> Work to be completed
The expected result is an exact restatement of the data, free of pictures.

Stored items
-----

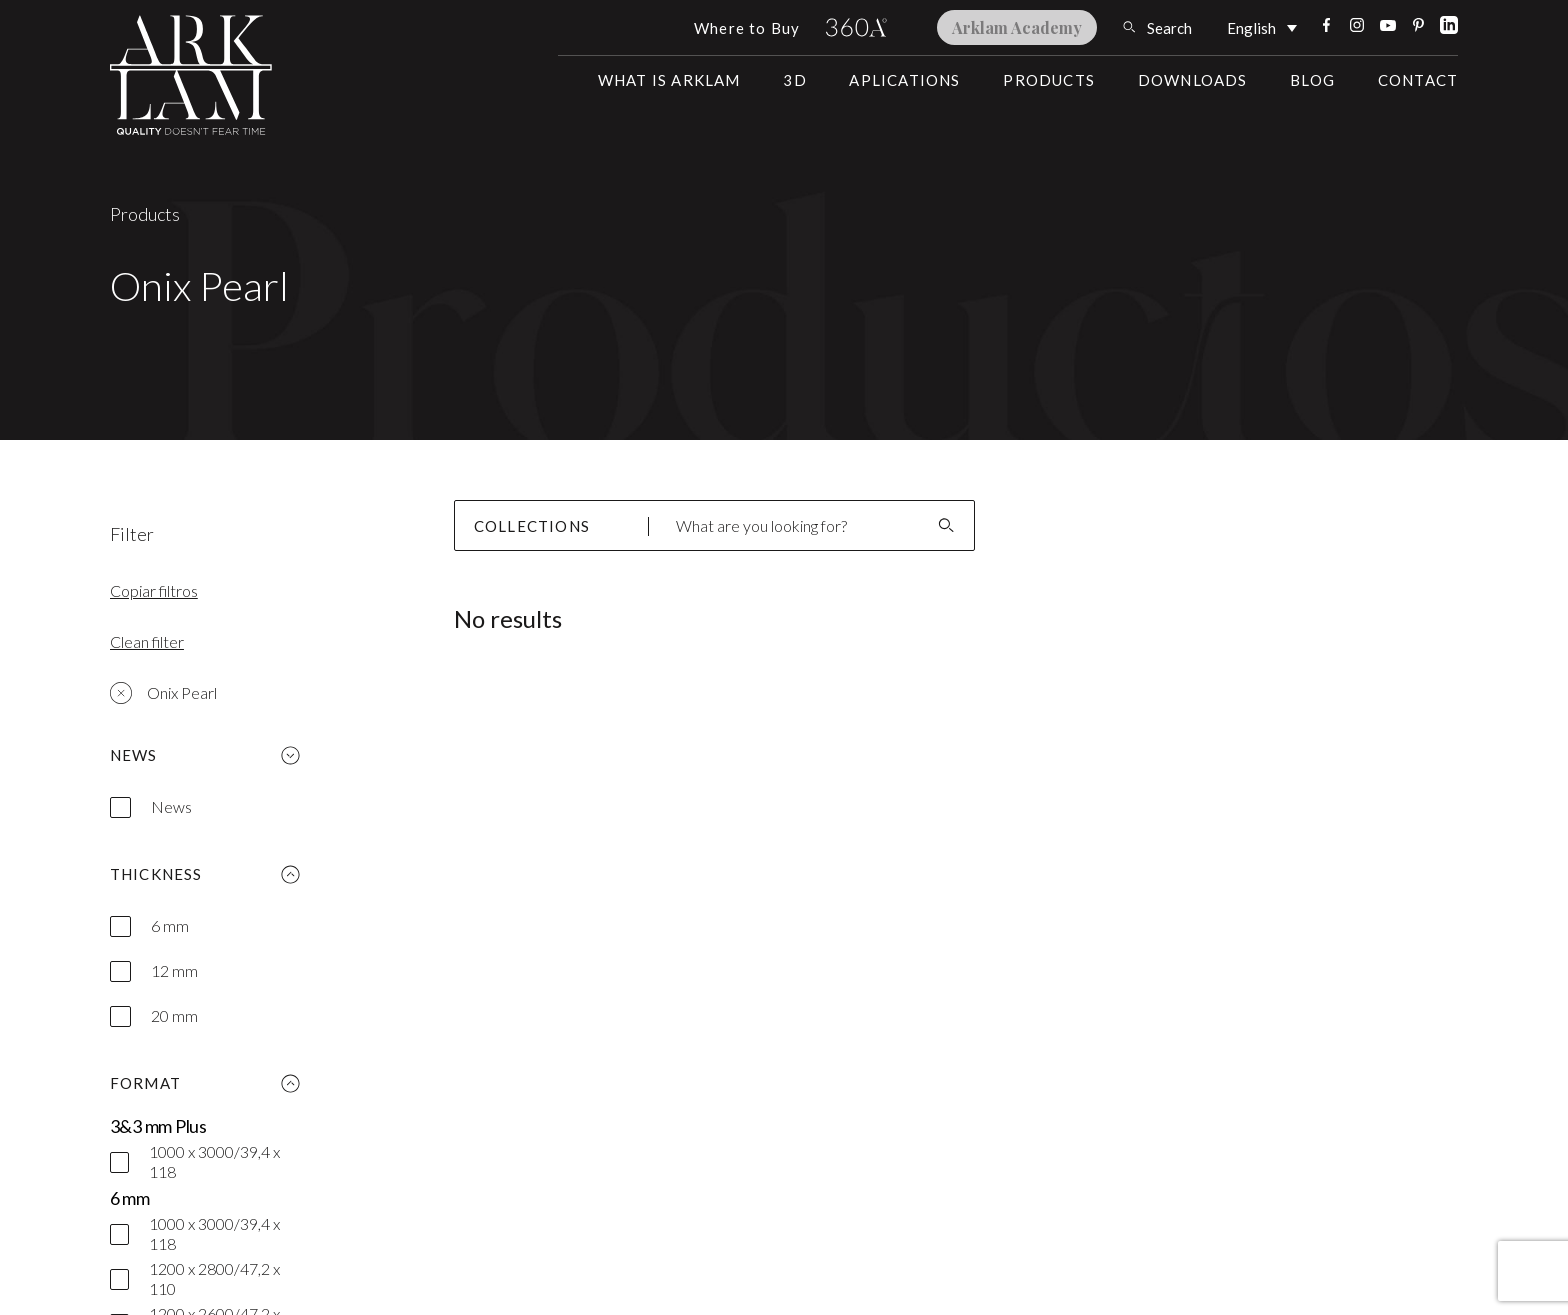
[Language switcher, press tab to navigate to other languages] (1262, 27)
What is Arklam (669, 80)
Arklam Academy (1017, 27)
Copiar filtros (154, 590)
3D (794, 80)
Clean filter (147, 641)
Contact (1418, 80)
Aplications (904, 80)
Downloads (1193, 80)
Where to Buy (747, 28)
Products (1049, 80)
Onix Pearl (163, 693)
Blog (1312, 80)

-----

> Result of this exercise
[Language switcher, press tab to navigate to other languages] (1262, 27)
What is Arklam (669, 80)
Arklam Academy (1017, 27)
Copiar filtros (154, 590)
3D (794, 80)
Clean filter (147, 641)
Contact (1418, 80)
Aplications (904, 80)
Downloads (1193, 80)
Where to Buy (747, 28)
Products (1049, 80)
Onix Pearl (163, 693)
Blog (1312, 80)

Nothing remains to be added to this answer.